Yes, Dick used to be a common nickname for Richard, and Alger’s books had the theme of poor boys that made good, but still.
Also, I read a book published in the 1950’s, in which women wore girdles, which they referred to as “waist-nippers.”
I don’t think that one’s entirely lost; it’s just that there’s always a noun, pronoun, or possessive phrase between “give” and “head.” I think there always was. That is, you wouldn’t write, “The Lone Ranger gave Silver head,” but “The Lone Ranger gave Silver his head.”

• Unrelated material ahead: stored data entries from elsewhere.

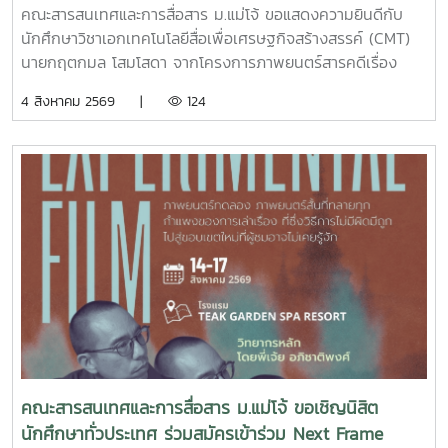
PITCH: THAI STUDENT
คณะสารสนเทศและการสื่อสาร ม.แม่โจ้ ขอแสดงความยินดีกับ
นักศึกษาวิชาเอกเทคโนโลยีสื่อเพื่อเศรษฐกิจสร้างสรรค์ (CMT)
นายกฤตกมล โสมโสดา จากโครงการภาพยนตร์สารคดีเรื่อง
“โปรดใช้วิจารณญาณในการรักเธอ” ที่ได้รับคัดเลือกเป็น 1 ใน 15
4 สิงหาคม 2569 |
124
ทีม เข้าร่วมโครงการ SDOC BKK PITCH: THAI STUDENT ผู้
ผ่านการคัดเลือกจะได้เข้าร่วมเวิร์กชอปพัฒนาโครงการ และนำ
เสนอผลงานต่อหน้าคณะกรรมการ เพื่อชิงเงินรางวัลสูงสุด
50,000 บาท ภาพยนตร์สารคดีเรื่องนี้มีความยาว 17 นาที 17
วินาที กำกับภาพยนตร์สารคดี โดย กฤตกมล โสมโสดา หนัง
สารคดีเล่าเรื่องของคนขับรถบรรทุกผู้เคยทำร้ายครอบครัวจาก
ความผิดพลาดในอดีต ก่อนเลือกทุ่มเทแรงกายเพื่อซื้อและสร้าง
ธุรกิจในฝัน หวังให้ความเหนื่อยและความอดทนพาเขาไปสู่การ
ไถ่บาป และพิสูจน์ว่าคนเราสามารถเริ่มต้นใหม่ได้เสมอ คณะฯ ขอ
ร่วมเป็นกำลังใจให้กฤตกมล โสมโสดา ในการพัฒนาโครงการ
และนำเสนอผลงานในรอบต่อไป พร้อมขอแสดงความยินดีกับทั้ง
15 ทีมที่ได้รับการคัดเลือกในปีนี้ขอขอบคุณแหล่งที่มา
จาก: Bangkok International Student Film Festival -
คณะสารสนเทศและการสื่อสาร ม.แม่โจ้ ขอเชิญนิสิต
SDOC BKKInC | MJUFacebook
นักศึกษาทั่วประเทศ ร่วมสมัครเข้าร่วม Next Frame
:https://www.facebook.com/icmaejoWebsite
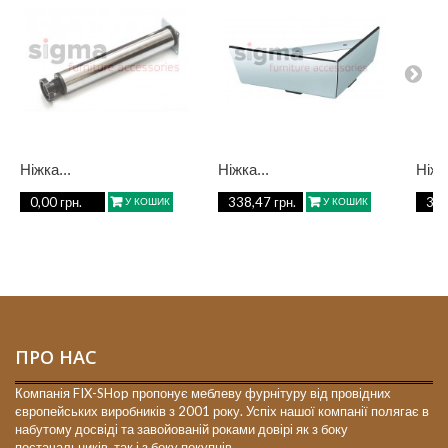
Ніжка...
Ніжка...
Ніжка
0,00 грн.
338,47 грн.
36,
У КОШИК
У КОШИК
ПРО НАС
Компанія FIX-SHop пропонує меблеву фурнітуру від провідних
європейських виробників з 2001 року. Успіх нашої компанії полягає в
набутому досвіді та завойованій роками довірі як з боку
постачальників, так і з боку покупців.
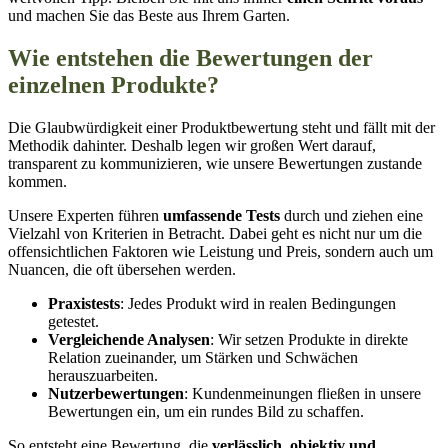
und machen Sie das Beste aus Ihrem Garten.
Wie entstehen die Bewertungen der
einzelnen Produkte?
Die Glaubwürdigkeit einer Produktbewertung steht und fällt mit der
Methodik dahinter. Deshalb legen wir großen Wert darauf,
transparent zu kommunizieren, wie unsere Bewertungen zustande
kommen.
Unsere Experten führen
umfassende Tests
durch und ziehen eine
Vielzahl von Kriterien in Betracht. Dabei geht es nicht nur um die
offensichtlichen Faktoren wie Leistung und Preis, sondern auch um
Nuancen, die oft übersehen werden.
Praxistests
: Jedes Produkt wird in realen Bedingungen
getestet.
Vergleichende Analysen
: Wir setzen Produkte in direkte
Relation zueinander, um Stärken und Schwächen
herauszuarbeiten.
Nutzerbewertungen
: Kundenmeinungen fließen in unsere
Bewertungen ein, um ein rundes Bild zu schaffen.
So entsteht eine Bewertung, die
verlässlich, objektiv und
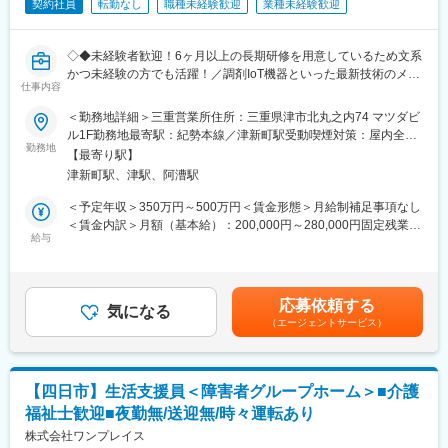
契約社員
転勤なし
職種未経験歓迎
業種未経験歓迎
・正社員登用は前提の採用です。就業態度に問題がなければ原則
登用となり、業界トップクラスシェアを誇る優良企業の正社員と
して安定就業が可能です。（登用率98%、試験やノルマなし）
◇◆未経験者歓迎！6ヶ月以上の長期研修を用意しているため文系
・業界トップクラスのIoT製品や医療システムに触れる事が可能で
かつ未経験の方でも活躍！／調剤IoT機器といった最新技術のメン
す。また、販売スキルだけでなく薬局運営コンサルティングのス
仕事内容
テナンスが可能！／原則転勤は無いため特定エリアで就業された
キルも習得可能なため市場価値向上が可能です。
い方も歓迎！社会貢献性の高い仕事◆◇
＜勤務地詳細＞三重営業所住所：三重県津市北丸之内74 マツダビ
ル1F勤務地最寄駅：紀勢本線／津新町駅受動喫煙対策：屋内全面
【ポジションの魅力】
【はじめに】
勤務地
禁煙変更の範囲：会社の定める事業所（リモートワーク含む）
・同社の製品やシステムが、24時間止めてはならない医療現場の
【最寄り駅】
当ポジションはフィールドエンジニアと言われる、自社製品を購
安心安全や、医療従事者の負担軽減に大きく貢献しています。
津新町駅、津駅、阿漕駅
入されたお客様先へ出向き、機械やシステムのメンテナンスを行
・調剤というニッチな分野で、業界トップクラスのシェアを誇る
う技術職となります。
＜予定年収＞350万円～500万円＜賃金形態＞月給制補足事項なし
製品が多数あります。寡占市場だからこそ、競合製品を使ってい
メンテナンススキルの市場価値は上昇の一途を辿っており、同社
＜賃金内訳＞月額（基本給）：200,000円～280,000円固定残業手
る顧客からいかにシェアを獲得するか、試行錯誤する面白さがあ
で得られるスキルも例外ではありません。完全未経験から市場価
給与
当/月：40,000円～70,000円（固定残業時間33時間0分/月）超過し
ります。
値を高める事ができる貴重な求人となります。
た時間外労働の残業手当は追加支給＜月給＞240,000円～350,000
・同社の営業に決まったマニュアルはなく、自分なりの創意工夫
円（一律手当を含む）＜昇給有無＞有＜残業手当＞有＜給与補足
が重要です。また個人だけでなく拠点単位での表彰制度もありチ
【業務内容】
＞※給与詳細は、年齢・スキルを考慮し決定します。■昇給：年1
ーム一丸で取り組む環境も魅力です。
応募依頼する
同社のフィールドエンジニアとして主力製品である「全自動調剤
気になる
回■賞与：年2回年収420万円／30歳 経験5年年収500万円／32歳
（エージェントサービス）
分包機」や「リアルタイム薬品管理装置」といった調剤IoT機器の
経験7年賃金はあくまでも目安の金額であり、選考を通じて上下す
【同社について】
メンテナンスを行います。
る可能性があります。月給(月額)は固定手当を含めた表記です。
当社は売上高256億円、全国77拠点、従業員数570名規模を誇る調
剤機器メーカーです。1971年創業と半世紀以上歴史をもち、特に
【業務詳細】
1980年代から他社に先駆けてスウェーデンなどヨーロッパに販売
【四日市】生活支援員＜障害者グループホーム＞■介護
（1）メンテナンス契約を締結していただいているお客様に定期的
網を拡大してきました。国内だけでなく、海外での売上も安定的
福祉士歓迎■夜勤無/送迎無/時々運転あり
に伺って機械の状態を確認調整する業務
に伸びているため経営が安定しています。
（2）メンテナンス契約の有無に関わらず全ての機械トラブルに対
株式会社ワンプレイス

Well, fantasy’s a noun and fantastic is an adjective, of course, but yes the meaning’s changed. Checking the OED, I find the oldest meanings were things like “existing only in the mind; unreal; fabulous” (that last word has obviously changed meaning in the same way), “pertaining to the nature of a phantasm,” and “extravagantly fanciful.”
In other news, an obsolete meaning of addiction is
[QUOTE=some dead white guy who worked for the Oxford English Dictionary. Let’s say JRR Tolkien. Or possibly Jackson Roykirk]
†2 Roman Law. A formal giving over by sentence of court; hence, a dedication of a person to a master. E17–L19.
[/QUOTE]
I am very fond of this meaning and am working hard to bring it back to currency. Both bribes and extortion are involved though I have not yet had to bring out the shotgun.
Here’s something I recently learned (probably not a surprise to some of you); the torpedo was named after a fish, a type of ray, that gives electric shocks. I had no idea, and just thought it was named after somebody or was Latin for something (it is, for “numbness”).
That was Murray Leinster med-ship series. “A logic named Joe” was also Murray Leinster. Not only was it a computer, but it was a PC, connected to a world wide network that used a search engine to answer any question. But the information was stored on micro-film. Amazingly prescient. The story was from the mid 1940s.
For some reason, I started rereading some old Murray Leinster a few weeks ago. It turned out they weren’t very good, not nearly as good as they seemed 50 and 60 years ago. But the logic named Joe was amazing. Joe was a rogue who answered questions (“How do I commit a perfect murder?”) that filters were supposed to filter out.
See my skeptical comments on this in post #13. By post #30 he admitted that a quick search through where he thought it might be didn’t disclose any examples. I encouraged him to keep looking. If such a thing exists, it’d bre interesting. But I doubt it – I don’t think SF writers and editors were ever that naive. Others have also expressed their skepticism.